Saved data entries:
[Start of section]
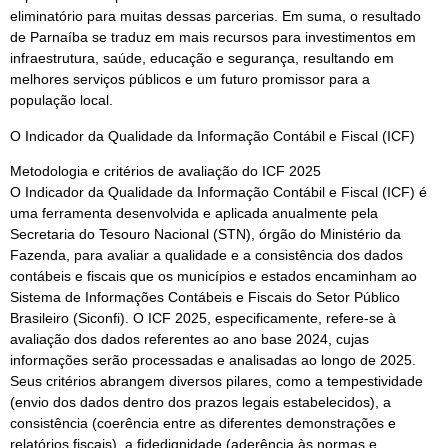
eliminatório para muitas dessas parcerias. Em suma, o resultado
de Parnaíba se traduz em mais recursos para investimentos em
infraestrutura, saúde, educação e segurança, resultando em
melhores serviços públicos e um futuro promissor para a
população local.
O Indicador da Qualidade da Informação Contábil e Fiscal (ICF)
Metodologia e critérios de avaliação do ICF 2025
O Indicador da Qualidade da Informação Contábil e Fiscal (ICF) é
uma ferramenta desenvolvida e aplicada anualmente pela
Secretaria do Tesouro Nacional (STN), órgão do Ministério da
Fazenda, para avaliar a qualidade e a consistência dos dados
contábeis e fiscais que os municípios e estados encaminham ao
Sistema de Informações Contábeis e Fiscais do Setor Público
Brasileiro (Siconfi). O ICF 2025, especificamente, refere-se à
avaliação dos dados referentes ao ano base 2024, cujas
informações serão processadas e analisadas ao longo de 2025.
Seus critérios abrangem diversos pilares, como a tempestividade
(envio dos dados dentro dos prazos legais estabelecidos), a
consistência (coerência entre as diferentes demonstrações e
relatórios fiscais), a fidedignidade (aderência às normas e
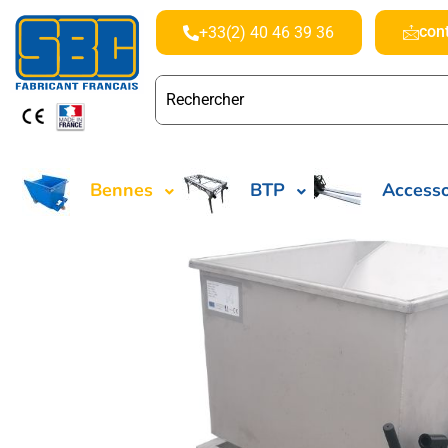
con
+33(2) 40 46 39 36
Bennes
BTP
Accesso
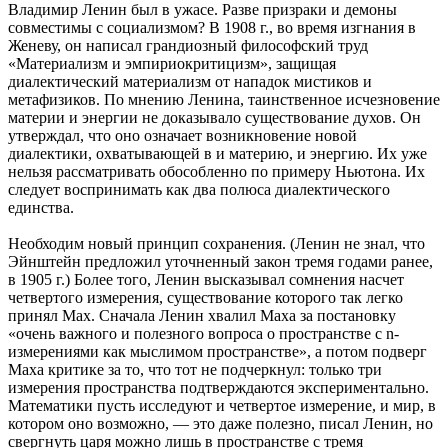
Владимир Ленин был в ужасе. Разве призраки и демоны
совместимы с социализмом? В 1908 г., во время изгнания в
Женеву, он написал грандиозный философский труд
«Материализм и эмпириокритицизм», защищая
диалектический материализм от нападок мистиков и
метафизиков. По мнению Ленина, таинственное исчезновение
материи и энергии не доказывало существование духов. Он
утверждал, что оно означает возникновение новой
диалектики, охватывающей в и материю, и энергию. Их уже
нельзя рассматривать обособленно по примеру Ньютона. Их
следует воспринимать как два полюса диалектического
единства.
Необходим новый принцип сохранения. (Ленин не знал, что
Эйнштейн предложил уточненный закон тремя годами ранее,
в 1905 г.) Более того, Ленин высказывал сомнения насчет
четвертого измерения, существование которого так легко
принял Мах. Сначала Ленин хвалил Маха за постановку
«очень важного и полезного вопроса о пространстве с n-
измерениями как мыслимом пространстве», а потом подверг
Маха критике за то, что тот не подчеркнул: только три
измерения пространства подтверждаются экспериментально.
Математики пусть исследуют и четвертое измерение, и мир, в
котором оно возможно, — это даже полезно, писал Ленин, но
свергнуть царя можно лишь в пространстве с тремя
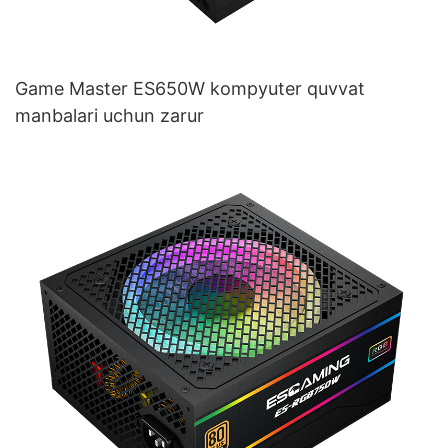
Game Master ES650W kompyuter quvvat
manbalari uchun zarur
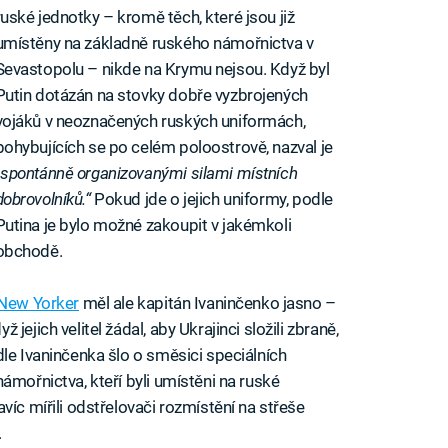
ruské jednotky – kromě těch, které jsou již
umístěny na základně ruského námořnictva v
Sevastopolu – nikde na Krymu nejsou. Když byl
Putin dotázán na stovky dobře vyzbrojených
vojáků v neoznačených ruských uniformách,
pohybujících se po celém poloostrově, nazval je
„spontánně organizovanými silami místních
dobrovolníků.“
Pokud jde o jejich uniformy, podle
Putina je bylo možné zakoupit v jakémkoli
obchodě.
 New Yorker
měl ale kapitán Ivaninčenko jasno –
ejich velitel žádal, aby Ukrajinci složili zbraně,
le Ivaninčenka šlo o směsici speciálních
ámořnictva, kteří byli umístěni na ruské
víc mířili odstřelovači rozmístění na střeše
.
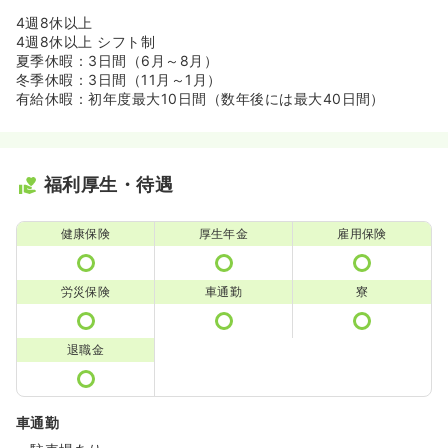
4週8休以上
4週8休以上 シフト制
夏季休暇：3日間（6月～8月）
冬季休暇：3日間（11月～1月）
有給休暇：初年度最大10日間（数年後には最大40日間）
福利厚生・待遇
健康保険
厚生年金
雇用保険
労災保険
車通勤
寮
退職金
車通勤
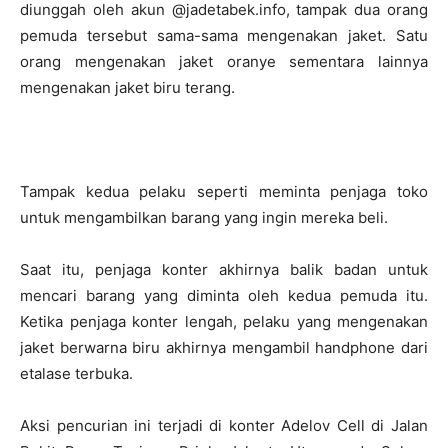
diunggah oleh akun @jadetabek.info, tampak dua orang
pemuda tersebut sama-sama mengenakan jaket. Satu
orang mengenakan jaket oranye sementara lainnya
mengenakan jaket biru terang.
Tampak kedua pelaku seperti meminta penjaga toko
untuk mengambilkan barang yang ingin mereka beli.
Saat itu, penjaga konter akhirnya balik badan untuk
mencari barang yang diminta oleh kedua pemuda itu.
Ketika penjaga konter lengah, pelaku yang mengenakan
jaket berwarna biru akhirnya mengambil handphone dari
etalase terbuka.
Aksi pencurian ini terjadi di konter Adelov Cell di Jalan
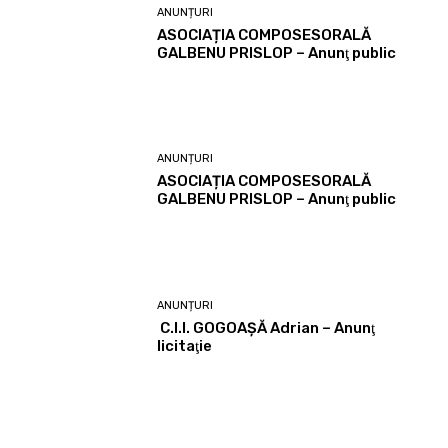
ANUNȚURI
ASOCIAȚIA COMPOSESORALĂ
GALBENU PRISLOP – Anunţ public
ANUNȚURI
ASOCIAȚIA COMPOSESORALĂ
GALBENU PRISLOP – Anunţ public
ANUNȚURI
C.I.I. GOGOAŞĂ Adrian – Anunţ
licitaţie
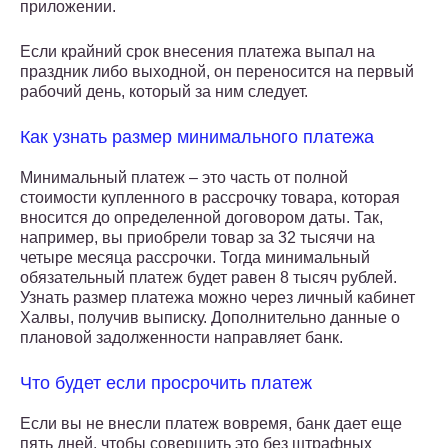
приложении.
Если крайний срок внесения платежа выпал на
праздник либо выходной, он переносится на первый
рабочий день, который за ним следует.
Как узнать размер минимального платежа
Минимальный платеж – это часть от полной
стоимости купленного в рассрочку товара, которая
вносится до определенной договором даты. Так,
например, вы приобрели товар за 32 тысячи на
четыре месяца рассрочки. Тогда минимальный
обязательный платеж будет равен 8 тысяч рублей.
Узнать размер платежа можно через личный кабинет
Халвы, получив выписку. Дополнительно данные о
плановой задолженности направляет банк.
Что будет если просрочить платеж
Если вы не внесли платеж вовремя, банк дает еще
пять дней, чтобы совершить это без штрафных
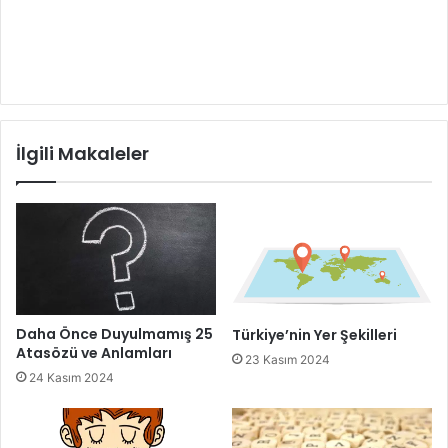
İlgili Makaleler
Daha Önce Duyulmamış 25
Türkiye’nin Yer Şekilleri
Atasözü ve Anlamları
23 Kasım 2024
24 Kasım 2024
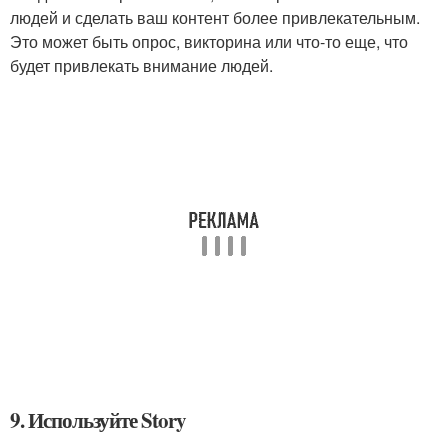
людей и сделать ваш контент более привлекательным.
Это может быть опрос, викторина или что-то еще, что
будет привлекать внимание людей.
9. Используйте Story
[End of section]
Write out exactly the lines between the start of the data and the line with "Женеву, он написал", including both, but none of the pictures.

## Your solution
eliminatório para muitas dessas parcerias. Em suma, o resultado
de Parnaíba se traduz em mais recursos para investimentos em
infraestrutura, saúde, educação e segurança, resultando em
melhores serviços públicos e um futuro promissor para a
população local.
O Indicador da Qualidade da Informação Contábil e Fiscal (ICF)
Metodologia e critérios de avaliação do ICF 2025
O Indicador da Qualidade da Informação Contábil e Fiscal (ICF) é
uma ferramenta desenvolvida e aplicada anualmente pela
Secretaria do Tesouro Nacional (STN), órgão do Ministério da
Fazenda, para avaliar a qualidade e a consistência dos dados
contábeis e fiscais que os municípios e estados encaminham ao
Sistema de Informações Contábeis e Fiscais do Setor Público
Brasileiro (Siconfi). O ICF 2025, especificamente, refere-se à
avaliação dos dados referentes ao ano base 2024, cujas
informações serão processadas e analisadas ao longo de 2025.
Seus critérios abrangem diversos pilares, como a tempestividade
(envio dos dados dentro dos prazos legais estabelecidos), a
consistência (coerência entre as diferentes demonstrações e
relatórios fiscais), a fidedignidade (aderência às normas e
con
+33(2) 40 46 39 36
Bennes
BTP
Accesso
Владимир Ленин был в ужасе. Разве призраки и демоны
совместимы с социализмом? В 1908 г., во время изгнания в
Женеву, он написал грандиозный философский труд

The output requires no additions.